Reconnaître les réalités commerciales
Les banques doivent également tenir compte des incidences commerciales potentielles de la SA-CCR. Certaines sont susceptibles d’être positives, telles qu’une vision plus précise du risque global et des expositions plus faibles associées aux transactions compensées centralement. D’autres peuvent être problématiques, notamment la réduction des avantages de la compensation et une exposition plus élevée au risque de contrepartie dans les transactions unidirectionnelles.
Il existe des arguments clairs pour commencer à évaluer et à traiter ces incidences le plus tôt possible. L’adoption ou le lancement d’essai de la SA-CCR permettra désormais aux banques d’identifier et d’analyser les effets sur les scénarios d’exposition et d’adéquation des fonds propres, et d’ajuster la politique et les processus dérivés afin d’atténuer ces effets si nécessaire. Une adoption précoce permettra également de mieux comprendre les exigences en matière de données et de technologie impliquées par la SA-CCR, et de déterminer les endroits où les systèmes et processus existants peuvent être adéquats, ou ceux où des points de données supplémentaires ou des calculateurs de risques intégrés seront nécessaires.

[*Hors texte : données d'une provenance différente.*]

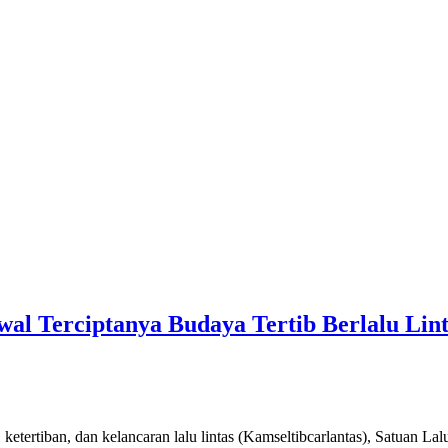
al Terciptanya Budaya Tertib Berlalu Lint
tertiban, dan kelancaran lalu lintas (Kamseltibcarlantas), Satuan Lal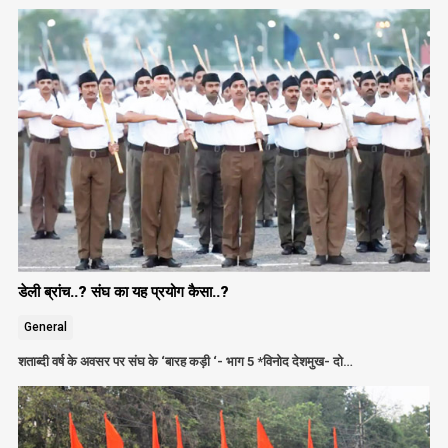
डेली ब्रांच..? संघ का यह प्रयोग कैसा..?
General
शताब्दी वर्ष के अवसर पर संघ के ‘बारह कड़ी ‘- भाग 5 *विनोद देशमुख- दो…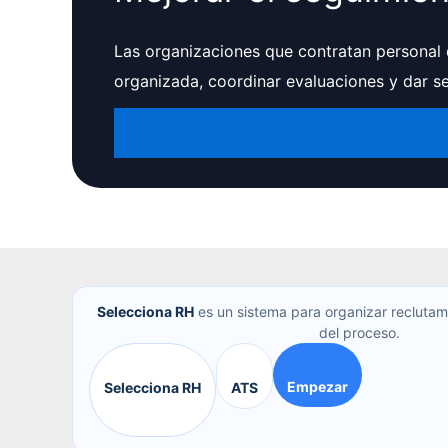
Las organizaciones que contratan personal
organizada, coordinar evaluaciones y dar s
Conocer Selecciona RH
Empeza
Selecciona RH
es un sistema para organizar reclutam
del proceso.
Empezar
Selecciona RH
ATS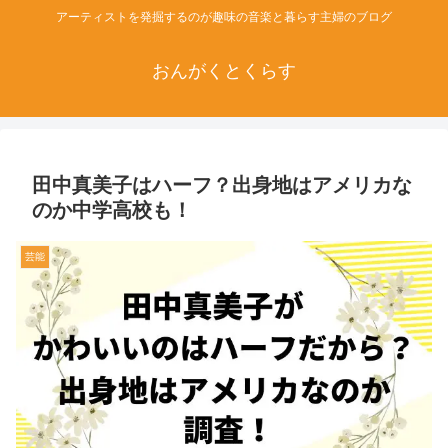
アーティストを発掘するのが趣味の音楽と暮らす主婦のブログ
おんがくとくらす
田中真美子はハーフ？出身地はアメリカな
のか中学高校も！
芸能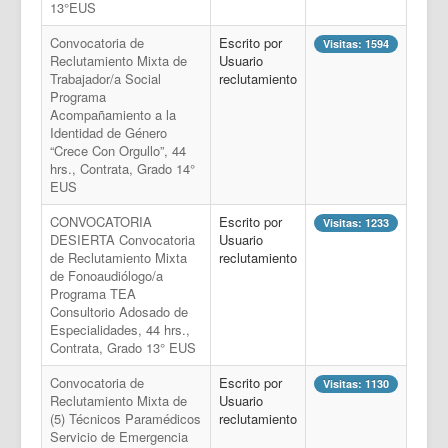
13°EUS
Convocatoria de
Escrito por
Visitas: 1594
Reclutamiento Mixta de
Usuario
Trabajador/a Social
reclutamiento
Programa
Acompañamiento a la
Identidad de Género
“Crece Con Orgullo”, 44
hrs., Contrata, Grado 14°
EUS
CONVOCATORIA
Escrito por
Visitas: 1233
DESIERTA Convocatoria
Usuario
de Reclutamiento Mixta
reclutamiento
de Fonoaudiólogo/a
Programa TEA
Consultorio Adosado de
Especialidades, 44 hrs.,
Contrata, Grado 13° EUS
Convocatoria de
Escrito por
Visitas: 1130
Reclutamiento Mixta de
Usuario
(5) Técnicos Paramédicos
reclutamiento
Servicio de Emergencia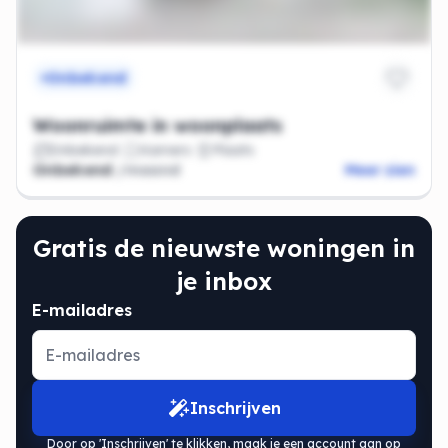
Onbekend
Woonruimte in woonplaats
Onbekend
Kamers
Plaats
Onbekend
/maand
Meer zien
Gratis de nieuwste woningen in
je inbox
E-mailadres
Inschrijven
Door op 'Inschrijven' te klikken, maak je een account aan op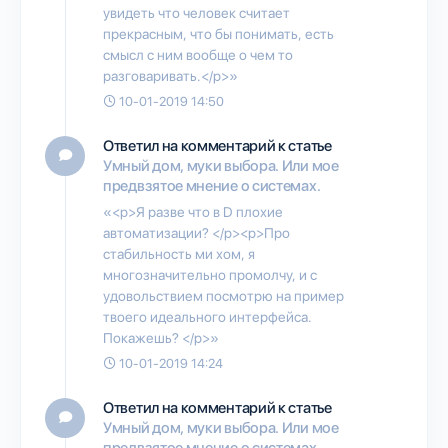
увидеть что человек считает
прекрасным, что бы понимать, есть
смысл с ним вообще о чем то
разговаривать.</p>»
10-01-2019 14:50
Ответил на комментарий к статье
Умный дом, муки выбора. Или мое
предвзятое мнение о системах.
«<p>Я разве что в D плохие
автоматизации? </p><p>Про
стабильность ми хом, я
многозначительно промолчу, и с
удовольствием посмотрю на пример
твоего идеального интерфейса.
Покажешь? </p>»
10-01-2019 14:24
Ответил на комментарий к статье
Умный дом, муки выбора. Или мое
предвзятое мнение о системах.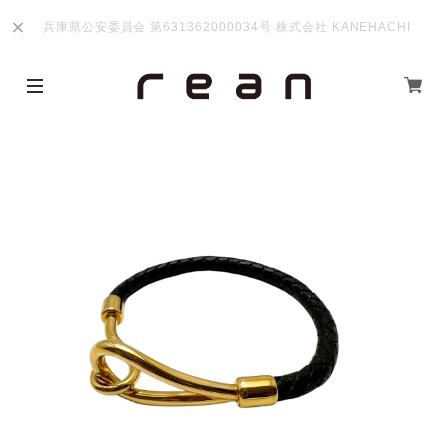
兵庫県公安委員会 第631362000034号 株式会社 KANEHACHI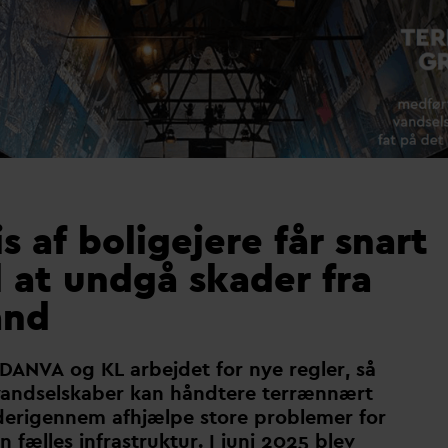
s af boligejere får snart
l at undgå skader fra
and
D
AN
V
A og KL arbejdet for nye regler, så
v
andselskaber kan håndtere terrænnært
derigennem afhjælpe store problemer for
fælles infrastruktur. I juni 2025 blev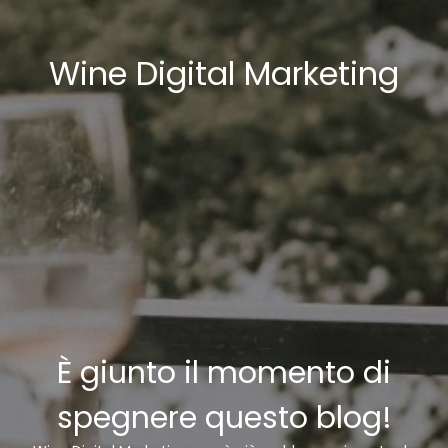
Wine Digital Marketing
È giunto il momento di
spegnere questo blog!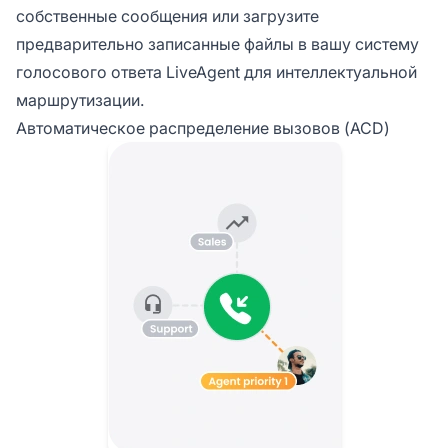
собственные сообщения или загрузите
предварительно записанные файлы в вашу систему
голосового ответа LiveAgent для интеллектуальной
маршрутизации.
Автоматическое распределение вызовов (ACD)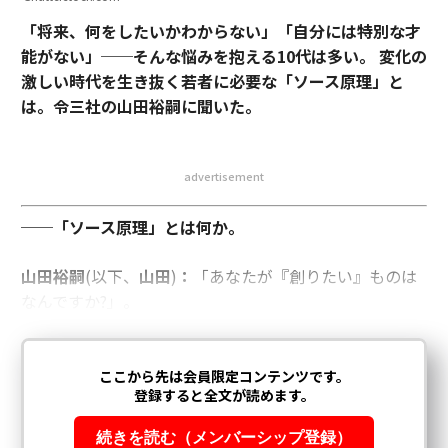
「将来、何をしたいかわからない」「自分には特別な才
能がない」──そんな悩みを抱える10代は多い。 変化の
激しい時代を生き抜く若者に必要な「ソース原理」と
は。令三社の山田裕嗣に聞いた。
advertisement
──「ソース原理」とは何か。
山田裕嗣
(以下、
山田
)
：
「あなたが『創りたい』ものは
なんですか?」。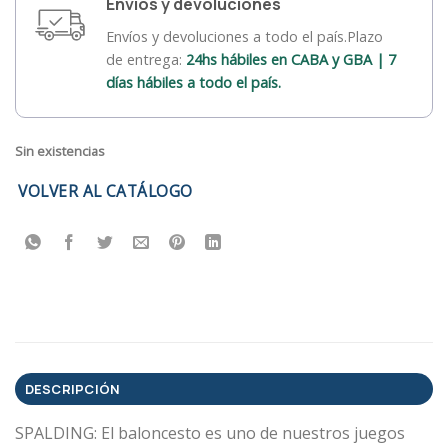
Envíos y devoluciones
Envíos y devoluciones a todo el país.Plazo
de entrega:
24hs hábiles en CABA y GBA | 7
días hábiles a todo el país.
Sin existencias
VOLVER AL CATÁLOGO
DESCRIPCIÓN
SPALDING: El baloncesto es uno de nuestros juegos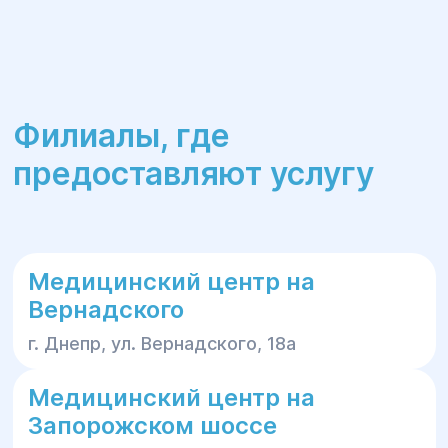
анализ крови, нагрузочный тест, повторное
консультирование.
Филиалы, где
предоставляют услугу
Медицинский центр на
Вернадского
г. Днепр, ул. Вернадского, 18а
Медицинский центр на
Запорожском шоссе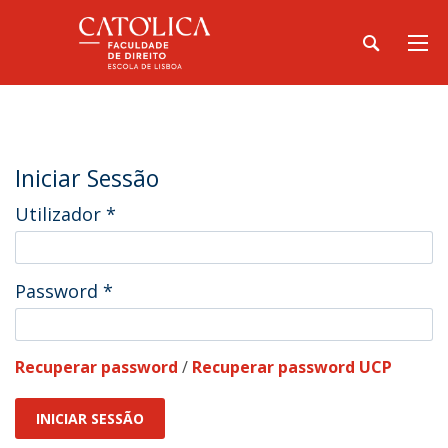
Iniciar Sessão
Utilizador
*
Password
*
Recuperar password
/
Recuperar password UCP
INICIAR SESSÃO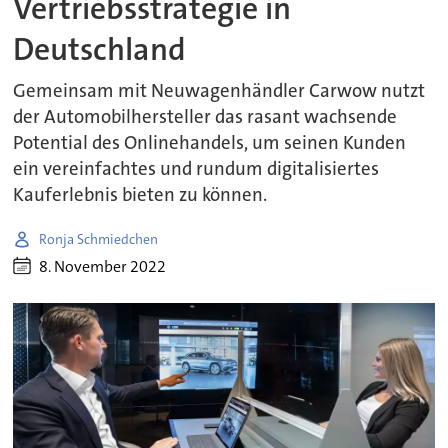
Vertriebsstrategie in
Deutschland
Gemeinsam mit Neuwagenhändler Carwow nutzt
der Automobilhersteller das rasant wachsende
Potential des Onlinehandels, um seinen Kunden
ein vereinfachtes und rundum digitalisiertes
Kauferlebnis bieten zu können.
Ronja Schmiedchen
8. November 2022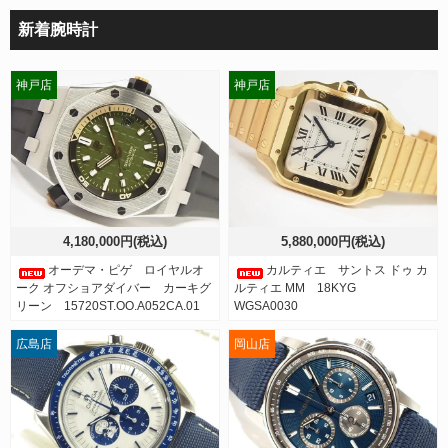
新着腕時計
神戸店
神戸店
4,180,000円(税込)
5,880,000円(税込)
オーデマ・ピゲ ロイヤルオ
カルティエ サントス ドゥ カ
ーク オフショアダイバー カーキグ
ルティエ MM 18KYG
リーン 15720ST.OO.A052CA.01
WGSA0030
広島店
岡山店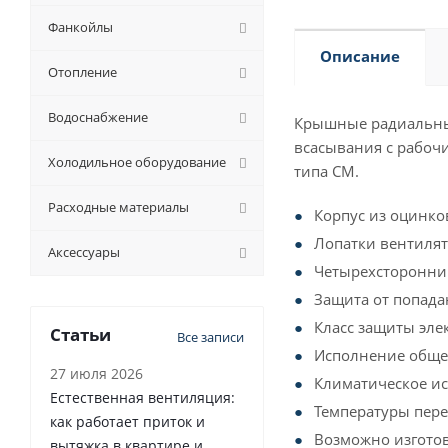
Фанкойлы
Описание
Отопление
Водоснабжение
Крышные радиальны
всасывания с рабоч
Холодильное оборудование
типа СМ.
Расходные материалы
Корпус из оцинко
Лопатки вентилят
Аксессуары
Четырехсторонний
Защита от попада
Класс защиты элек
Статьи
Все записи
Исполнение общ
27 июля 2026
Климатическое исп
Естественная вентиляция:
Температуры пере
как работает приток и
Возможно изгото
вытяжка в квартире и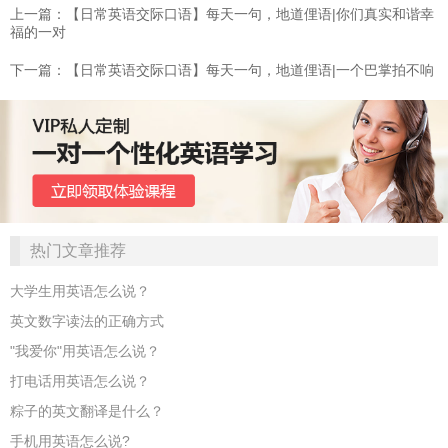
上一篇：【日常英语交际口语】每天一句，地道俚语|你们真实和谐幸
福的一对
下一篇：【日常英语交际口语】每天一句，地道俚语|一个巴掌拍不响
热门文章推荐
大学生用英语怎么说？
英文数字读法的正确方式
"我爱你"用英语怎么说？
打电话用英语怎么说？
粽子的英文翻译是什么？
手机用英语怎么说?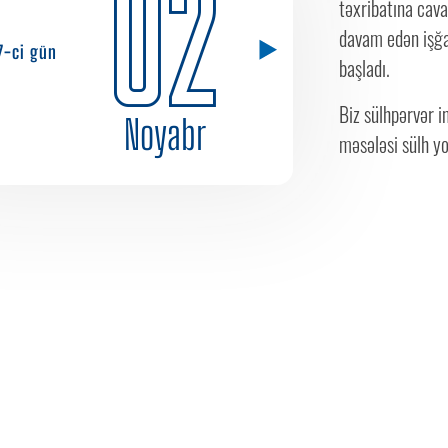
02
təxribatına cava
davam edən işğ
7-ci gün
başladı.
Biz sülhpərvər i
Noyabr
məsələsi sülh yolu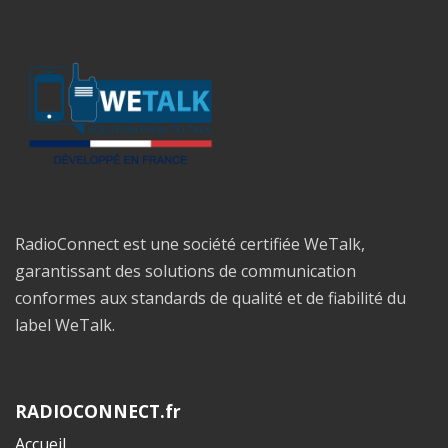
RadioConnect est une société certifiée WeTalk,
garantissant des solutions de communication
conformes aux standards de qualité et de fiabilité du
label WeTalk.
RADIOCONNECT.fr
Accueil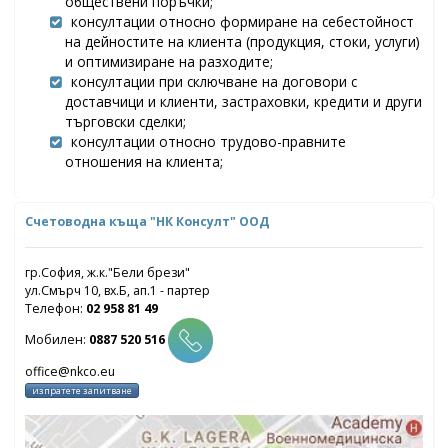
обществени поръчки;
консултации относно формиране на себестойност
на дейностите на клиента (продукция, стоки, услуги)
и оптимизиране на разходите;
консултации при сключване на договори с
доставчици и клиенти, застраховки, кредити и други
търговски сделки;
консултации относно трудово-правните
отношения на клиента;
Счетоводна къща
"НК Консулт" ООД
гр.София, ж.к."Бели брези"
ул.Смърч 10, вх.Б, ап.1 - партер
Телефон:
02 958 81 49
Мобилен:
0887 520 516
изпратете запитване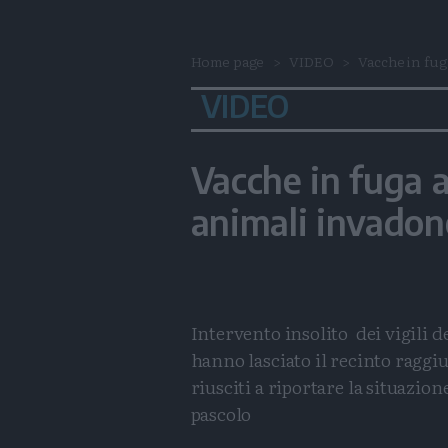
Home page
VIDEO
Vacche in fuga
VIDEO
Vacche in fuga a
animali invadono
Intervento insolito dei vigili d
hanno lasciato il recinto raggi
riusciti a riportare la situazion
pascolo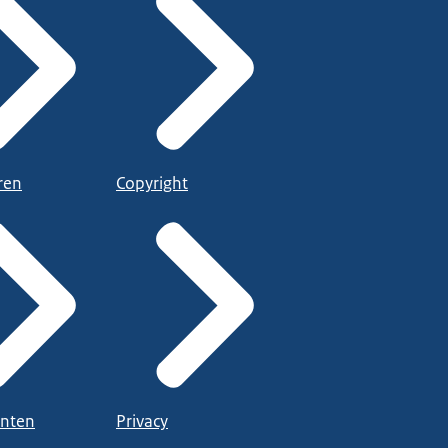
ren
Copyright
nten
Privacy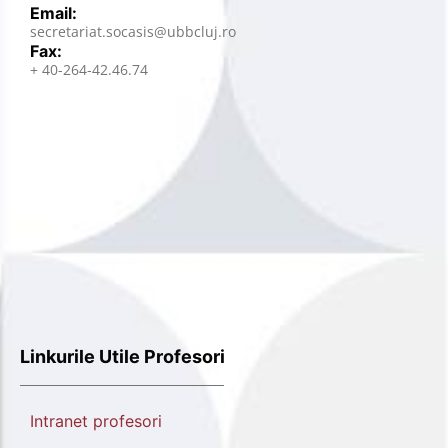
Email:
secretariat.socasis@ubbcluj.ro
Fax:
+ 40-264-42.46.74
Linkurile Utile Profesori
Intranet profesori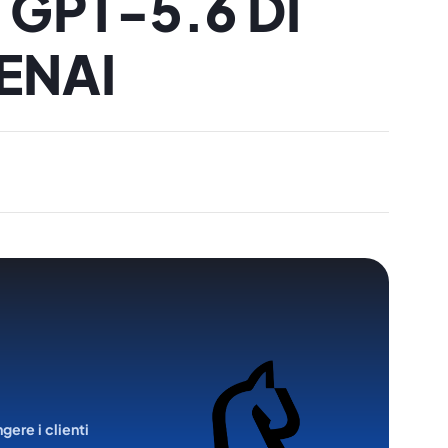
 GPT-5.6 DI
ENAI
ngere i clienti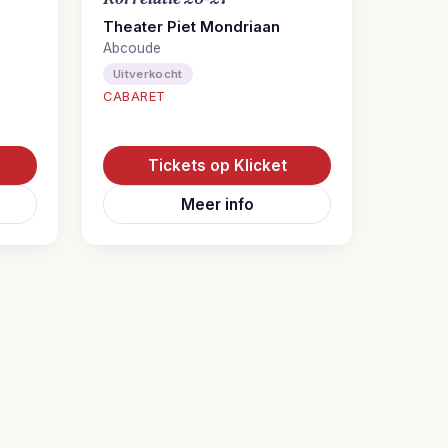
Theater Piet Mondriaan
Abcoude
Uitverkocht
CABARET
Tickets op Klicket
Meer info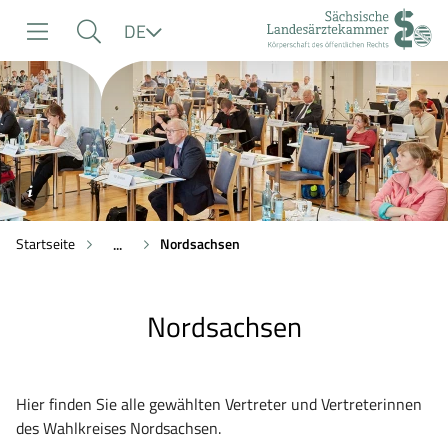
zur
zur
zum
Sprache
DE
Navigation
Suche
Inhalt
©SLAEK
Startseite
Nordsachsen
...
Nordsachsen
Hier finden Sie alle gewählten Vertreter und Vertreterinnen
des Wahlkreises Nordsachsen.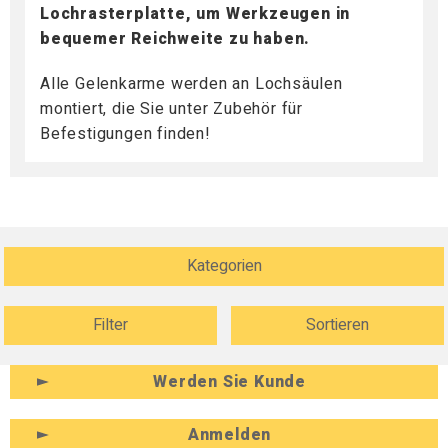
Lochrasterplatte, um Werkzeugen in
bequemer Reichweite zu haben.
Alle Gelenkarme werden an Lochsäulen
montiert, die Sie unter Zubehör für
Befestigungen finden!
Kategorien
Filter
Sortieren
Werden Sie Kunde
Anmelden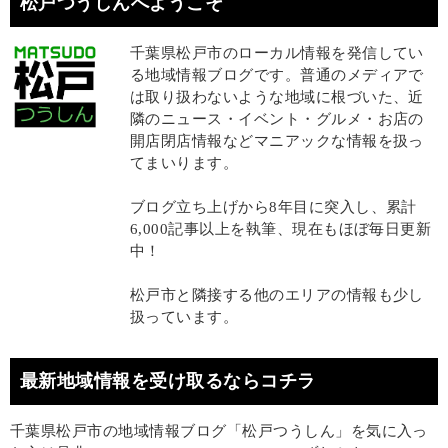
松戸つうしんへようこそ
千葉県松戸市のローカル情報を発信してい
る地域情報ブログです。普通のメディアで
は取り扱わないような地域に根づいた、近
隣のニュース・イベント・グルメ・お店の
開店閉店情報などマニアックな情報を扱っ
てまいります。
ブログ立ち上げから8年目に突入し、累計
6,000記事以上を執筆、現在もほぼ毎日更新
中！
松戸市と隣接する他のエリアの情報も少し
扱っています。
最新地域情報を受け取るならコチラ
千葉県松戸市の地域情報ブログ「松戸つうしん」を気に入っ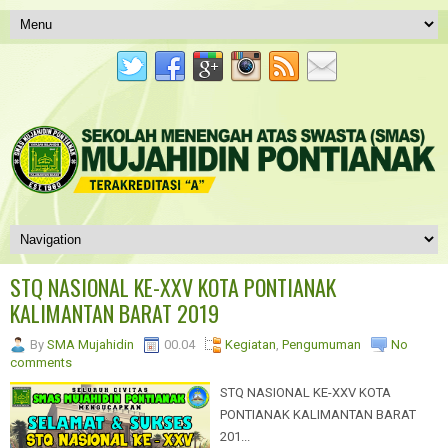
STQ NASIONAL KE-XXV KOTA PONTIANAK
KALIMANTAN BARAT 2019
By
SMA Mujahidin
00.04
Kegiatan
,
Pengumuman
No
comments
STQ NASIONAL KE-XXV KOTA
PONTIANAK KALIMANTAN BARAT
201...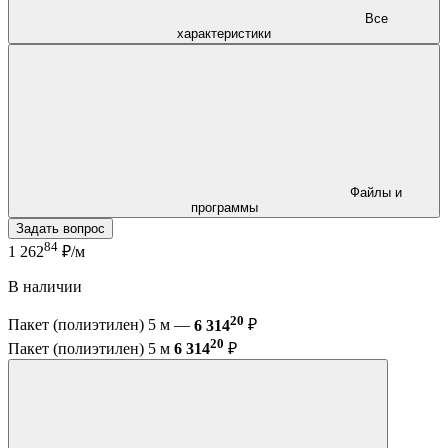
Все
характеристики
Файлы и
программы
Задать вопрос
84
1 262
₽/м
В наличии
20
Пакет (полиэтилен) 5 м —
6 314
₽
20
Пакет (полиэтилен) 5 м
6 314
₽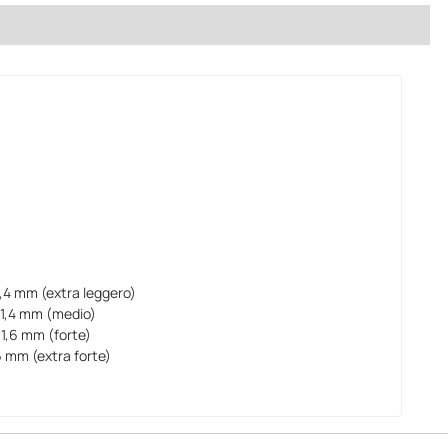
1,4 mm (extra leggero)
 1,4 mm (medio)
 1,6 mm (forte)
6 mm (extra forte)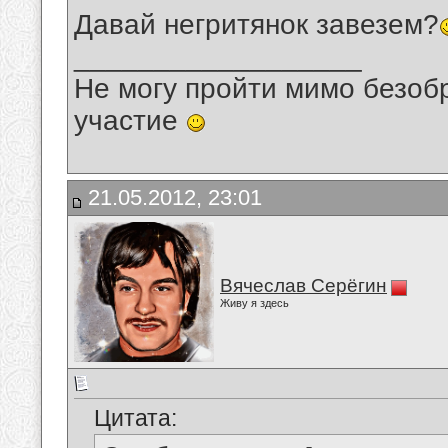
Давай негритянок завезем?
__________________
Не могу пройти мимо безобр
участие
21.05.2012, 23:01
Вячеслав Серёгин
Живу я здесь
Цитата: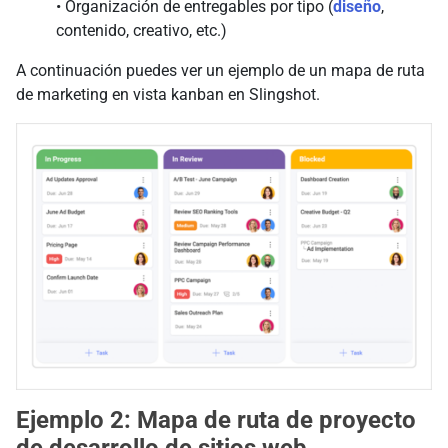
• Organización de entregables por tipo (
diseño
,
contenido, creativo, etc.)
A continuación puedes ver un ejemplo de un mapa de ruta
de marketing en vista kanban en Slingshot.
Ejemplo 2: Mapa de ruta de proyecto
de desarrollo de sitios web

De nombreux établissements adopteront des solutions externes pour renforcer les capacités supplémentaires exigées par la SA-CCR. Cependant, si une solution a du mal à s’intégrer aux systèmes existants, ou n’est elle-même suffisamment intégrée, cela peut présenter une source supplémentaire de complexité. Les banques doivent s’assurer qu’une solution SA-CCR couvre tous les paramètres requis, offre la transparence nécessaire pour rechercher et suivre les données tout au long de leur cycle de vie afin de prendre en charge des calculs plus granulaires ; et, compte tenu de l’interdépendance de la SA-CCR avec d’autres aspects de Bâle III/CRD V, fait partie d’une boîte à outils plus large qui s’étend à tous les aspects de cette architecture réglementaire. Une mise en place précoce des bonnes solutions donne aux banques la possibilité d’aller au-delà du simple respect des exigences, afin de saisir les implications commerciales des nouveaux points de données qui seront créés par la SA-CCR. Lorsqu’ils sont pris en compte dans l’analyse commerciale, ces calculs peuvent aider les établissements financiers à atteindre de nouveaux niveaux de compréhension des tendances du risque et du bilan.
À quel moment faut-il donc ré(agir) ?
En ce qui concerne la SA-CCR et Bâle III/CRD V dans leur ensemble, les banques qui agissent le plus rapidement ne gagneront pas nécessairement la course. Cependant, elles auront certainement un bon départ. Les entreprises doivent également tenir compte du fait qu’une approche consistant à aborder un problème à la fois, qui traite les projets liés à la SA-CCR de manière isolée plutôt que dans le contexte de réglementations plus larges telles que Bâle III/CRD V, aura probablement pour effet des silos et des lacunes dans les données, ainsi qu’une duplication possible, avec plusieurs services produisant les mêmes informations de différentes manières et avec des résultats différents. Il s’agit non seulement d’une perte possible de temps et de ressources, mais cela peut également créer des incohérences qui font que les données semblent peu fiables aux régulateurs et aux dirigeants de l’entreprise qui comptent sur elles pour soutenir des décisions stratégiques.